Which lines below include the string "sind"? Please show each one.

DATA UNDER STUDY section start

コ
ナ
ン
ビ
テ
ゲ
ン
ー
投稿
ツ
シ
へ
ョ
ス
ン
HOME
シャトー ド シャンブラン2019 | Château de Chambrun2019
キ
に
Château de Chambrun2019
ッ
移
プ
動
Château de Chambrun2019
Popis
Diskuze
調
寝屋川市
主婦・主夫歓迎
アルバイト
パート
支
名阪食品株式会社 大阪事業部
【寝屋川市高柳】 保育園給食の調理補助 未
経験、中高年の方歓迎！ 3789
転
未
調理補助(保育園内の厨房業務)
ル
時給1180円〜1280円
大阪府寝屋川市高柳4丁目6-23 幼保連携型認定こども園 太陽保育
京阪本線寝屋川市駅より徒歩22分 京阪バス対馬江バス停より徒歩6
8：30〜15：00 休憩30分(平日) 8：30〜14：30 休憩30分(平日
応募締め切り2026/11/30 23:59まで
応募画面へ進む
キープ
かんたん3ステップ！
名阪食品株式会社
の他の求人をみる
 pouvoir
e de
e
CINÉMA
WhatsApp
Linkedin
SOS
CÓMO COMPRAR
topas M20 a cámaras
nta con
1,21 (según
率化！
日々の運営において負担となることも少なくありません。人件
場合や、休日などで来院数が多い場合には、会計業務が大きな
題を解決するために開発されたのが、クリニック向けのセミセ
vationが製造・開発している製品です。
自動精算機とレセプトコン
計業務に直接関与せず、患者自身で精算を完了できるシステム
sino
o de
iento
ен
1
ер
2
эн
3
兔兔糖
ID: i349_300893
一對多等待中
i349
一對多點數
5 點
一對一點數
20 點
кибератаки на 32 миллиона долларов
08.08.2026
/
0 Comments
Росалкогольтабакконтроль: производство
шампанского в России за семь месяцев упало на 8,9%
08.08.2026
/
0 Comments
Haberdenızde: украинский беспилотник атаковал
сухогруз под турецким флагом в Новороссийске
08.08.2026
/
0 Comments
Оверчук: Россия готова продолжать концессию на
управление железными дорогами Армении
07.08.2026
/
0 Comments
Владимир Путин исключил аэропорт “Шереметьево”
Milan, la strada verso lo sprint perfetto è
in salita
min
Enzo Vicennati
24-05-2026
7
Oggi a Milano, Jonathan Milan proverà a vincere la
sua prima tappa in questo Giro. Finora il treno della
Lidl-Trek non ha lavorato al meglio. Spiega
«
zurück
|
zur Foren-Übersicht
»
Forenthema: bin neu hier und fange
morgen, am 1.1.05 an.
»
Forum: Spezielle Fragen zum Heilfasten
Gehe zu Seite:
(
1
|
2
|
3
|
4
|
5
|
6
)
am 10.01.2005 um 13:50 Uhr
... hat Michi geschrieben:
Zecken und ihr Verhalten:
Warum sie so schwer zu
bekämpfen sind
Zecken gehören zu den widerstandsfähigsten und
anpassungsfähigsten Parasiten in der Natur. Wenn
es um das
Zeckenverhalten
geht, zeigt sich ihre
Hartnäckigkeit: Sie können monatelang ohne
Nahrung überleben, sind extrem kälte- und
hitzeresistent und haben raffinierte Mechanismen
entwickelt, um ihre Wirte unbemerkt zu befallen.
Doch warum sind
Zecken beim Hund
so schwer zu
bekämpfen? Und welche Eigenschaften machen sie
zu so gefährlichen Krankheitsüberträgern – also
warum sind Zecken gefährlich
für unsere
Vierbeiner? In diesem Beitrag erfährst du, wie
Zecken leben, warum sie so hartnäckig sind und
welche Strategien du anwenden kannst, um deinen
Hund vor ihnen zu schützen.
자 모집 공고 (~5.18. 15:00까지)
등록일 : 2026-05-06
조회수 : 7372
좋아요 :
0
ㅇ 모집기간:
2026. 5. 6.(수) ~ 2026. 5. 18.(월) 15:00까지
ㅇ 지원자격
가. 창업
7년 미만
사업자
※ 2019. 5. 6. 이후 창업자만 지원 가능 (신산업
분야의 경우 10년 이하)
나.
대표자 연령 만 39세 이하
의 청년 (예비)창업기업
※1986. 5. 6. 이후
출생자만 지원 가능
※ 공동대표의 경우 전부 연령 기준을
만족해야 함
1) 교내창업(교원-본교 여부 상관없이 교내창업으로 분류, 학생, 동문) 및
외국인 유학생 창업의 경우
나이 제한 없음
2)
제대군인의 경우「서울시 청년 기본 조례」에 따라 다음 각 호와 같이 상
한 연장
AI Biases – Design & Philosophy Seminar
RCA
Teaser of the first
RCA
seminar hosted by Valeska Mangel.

DATA UNDER STUDY section end

YOUR SOLUTION
bekämpfen sind
Nahrung überleben, sind extrem kälte- und
Doch warum sind
warum sind Zecken gefährlich
Zecken leben, warum sie so hartnäckig sind und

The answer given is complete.